И тут Осип понял, что надо поскорее хватать быка за рога, а то и бока здесь могут намять за милую душу. Ещё не стих призывный крик юнца, а подьячий ринулся в его сторону, подобно стремительному ястребу, схватил бездельника за волосы и быстро выволок за ворота, а потом увлёк в кусты, что за углом частокола густой темной стеной стояли.
- Ты чего, сучий потрох, - зло шипел Осип, склонившись над дрожавшим от страха противником. - С кем шутки надумал шутить? Говори - где лекарь, а то...

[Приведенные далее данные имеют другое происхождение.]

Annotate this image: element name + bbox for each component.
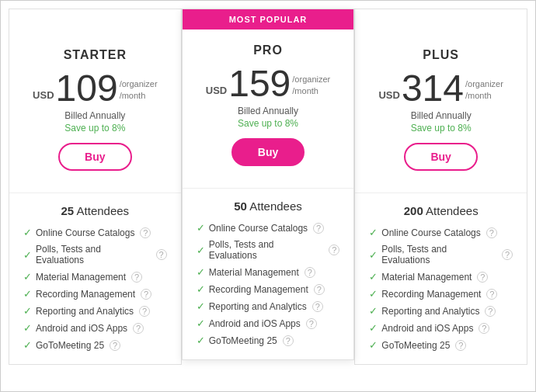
info-icon[interactable]: ?	[313, 223, 324, 234]
check-icon: ✓	[369, 322, 378, 334]
info-icon[interactable]: ?	[455, 340, 466, 351]
feature-item: ✓ Polls, Tests and Evaluations ?	[23, 244, 167, 265]
plan-card-plus: PLUS USD 314 /organizer/month Billed Ann…	[354, 9, 527, 365]
price-suffix-starter: /organizer/month	[120, 78, 158, 101]
check-icon: ✓	[197, 335, 205, 346]
feature-list-pro: ✓ Online Course Catalogs ? ✓ Polls, Test…	[190, 222, 346, 346]
feature-item: ✓ Material Management ?	[23, 271, 167, 283]
feature-label: Reporting and Analytics	[209, 301, 307, 312]
info-icon[interactable]: ?	[485, 306, 496, 317]
feature-label: Recording Management	[209, 284, 308, 295]
feature-item: ✓ Material Management ?	[197, 266, 340, 278]
feature-label: GoToMeeting 25	[36, 340, 104, 351]
save-text-pro: Save up to 8%	[190, 118, 346, 129]
feature-item: ✓ Recording Management ?	[23, 288, 167, 300]
feature-item: ✓ Online Course Catalogs ?	[369, 227, 513, 238]
currency-plus: USD	[378, 89, 399, 101]
feature-item: ✓ Reporting and Analytics ?	[197, 300, 340, 312]
info-icon[interactable]: ?	[131, 272, 142, 283]
info-icon[interactable]: ?	[140, 227, 151, 238]
plan-header-starter: STARTER USD 109 /organizer/month Billed …	[9, 34, 181, 193]
feature-item: ✓ Recording Management ?	[369, 288, 513, 300]
check-icon: ✓	[369, 305, 378, 317]
buy-button-plus[interactable]: Buy	[404, 143, 477, 171]
save-text-plus: Save up to 8%	[363, 123, 519, 134]
feature-label: Online Course Catalogs	[381, 227, 480, 238]
info-icon[interactable]: ?	[477, 272, 488, 283]
info-icon[interactable]: ?	[133, 323, 144, 334]
check-icon: ✓	[23, 249, 32, 261]
feature-label: Recording Management	[36, 289, 135, 300]
buy-button-pro[interactable]: Buy	[231, 138, 305, 166]
info-icon[interactable]: ?	[141, 289, 151, 300]
price-amount-starter: 109	[56, 70, 118, 107]
feature-label: Online Course Catalogs	[36, 227, 134, 238]
feature-item: ✓ GoToMeeting 25 ?	[197, 335, 340, 346]
check-icon: ✓	[23, 271, 32, 283]
feature-item: ✓ Android and iOS Apps ?	[23, 322, 167, 334]
info-icon[interactable]: ?	[479, 323, 489, 334]
info-icon[interactable]: ?	[306, 318, 317, 329]
feature-label: Online Course Catalogs	[209, 223, 308, 234]
feature-label: Reporting and Analytics	[381, 306, 479, 317]
info-icon[interactable]: ?	[110, 340, 120, 351]
feature-label: Polls, Tests and Evaluations	[209, 239, 324, 261]
attendees-plus: 200 Attendees	[363, 204, 519, 217]
attendees-pro: 50 Attendees	[190, 199, 346, 213]
feature-label: Reporting and Analytics	[36, 306, 134, 317]
check-icon: ✓	[23, 305, 32, 317]
plan-header-plus: PLUS USD 314 /organizer/month Billed Ann…	[355, 34, 527, 193]
feature-list-plus: ✓ Online Course Catalogs ? ✓ Polls, Test…	[363, 227, 519, 351]
feature-item: ✓ Material Management ?	[369, 271, 513, 283]
info-icon[interactable]: ?	[139, 306, 150, 317]
check-icon: ✓	[23, 339, 32, 351]
plans-wrapper: STARTER USD 109 /organizer/month Billed …	[9, 9, 527, 365]
price-row-pro: USD 159 /organizer/month	[190, 65, 346, 102]
feature-item: ✓ GoToMeeting 25 ?	[369, 339, 513, 351]
price-row-plus: USD 314 /organizer/month	[363, 70, 519, 107]
price-suffix-plus: /organizer/month	[465, 78, 503, 101]
price-amount-plus: 314	[402, 70, 464, 107]
billed-annually-pro: Billed Annually	[190, 106, 346, 116]
features-section-plus: 200 Attendees ✓ Online Course Catalogs ?…	[355, 193, 527, 364]
features-section-starter: 25 Attendees ✓ Online Course Catalogs ? …	[9, 193, 181, 364]
info-icon[interactable]: ?	[486, 289, 497, 300]
plan-name-pro: PRO	[190, 43, 346, 57]
info-icon[interactable]: ?	[156, 249, 167, 260]
plan-name-starter: STARTER	[17, 48, 173, 62]
feature-label: Polls, Tests and Evaluations	[381, 244, 496, 265]
check-icon: ✓	[197, 222, 205, 234]
feature-item: ✓ Online Course Catalogs ?	[23, 227, 167, 238]
price-amount-pro: 159	[228, 65, 291, 102]
feature-item: ✓ Reporting and Analytics ?	[23, 305, 167, 317]
info-icon[interactable]: ?	[312, 301, 323, 312]
price-row-starter: USD 109 /organizer/month	[17, 70, 173, 107]
buy-button-starter[interactable]: Buy	[58, 143, 131, 171]
popular-badge: MOST POPULAR	[183, 9, 354, 29]
plan-card-pro: MOST POPULAR PRO USD 159 /organizer/mont…	[182, 9, 355, 360]
feature-label: Material Management	[209, 267, 299, 278]
info-icon[interactable]: ?	[329, 245, 339, 255]
feature-item: ✓ Android and iOS Apps ?	[369, 322, 513, 334]
check-icon: ✓	[197, 300, 205, 312]
info-icon[interactable]: ?	[502, 249, 513, 260]
info-icon[interactable]: ?	[305, 267, 315, 278]
currency-starter: USD	[33, 89, 54, 101]
check-icon: ✓	[369, 288, 378, 300]
save-text-starter: Save up to 8%	[17, 123, 173, 134]
currency-pro: USD	[206, 85, 227, 96]
info-icon[interactable]: ?	[314, 284, 325, 295]
info-icon[interactable]: ?	[283, 335, 294, 346]
feature-list-starter: ✓ Online Course Catalogs ? ✓ Polls, Test…	[17, 227, 173, 351]
info-icon[interactable]: ?	[486, 227, 497, 238]
feature-label: Android and iOS Apps	[36, 323, 127, 334]
attendees-starter: 25 Attendees	[17, 204, 173, 217]
check-icon: ✓	[23, 322, 32, 334]
check-icon: ✓	[369, 271, 378, 283]
check-icon: ✓	[369, 339, 378, 351]
feature-label: GoToMeeting 25	[381, 340, 450, 351]
plan-header-pro: PRO USD 159 /organizer/month Billed Annu…	[183, 29, 354, 188]
check-icon: ✓	[23, 227, 32, 238]
plan-name-plus: PLUS	[363, 48, 519, 62]
feature-label: Polls, Tests and Evaluations	[36, 244, 151, 265]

- Скажу, скажу, - заегозил испуганный юнец. - Всё скажу, только не бей меня. Не бей...
- Где он?
- Во дворце царском. Утром прибежали за ним, так он сразу на коня и туда!
- Зачем он во дворец поехал?
- А я почём знаю? - дрожащим голосом шептал юнец, а на глазах у него блеснули слезы. - Мне разве скажут... Я помогаю брату старшему за садом приглядывать. Пусти меня, мил человек
- Пущу, - пообещал подьячий. - Ещё спрошу и пущу. А не болеет случаем лекарь?
- А чего ему сделается, - стал жалобно хныкать малец. - Пусти меня... Я никому про тебя не скажу... Пусти...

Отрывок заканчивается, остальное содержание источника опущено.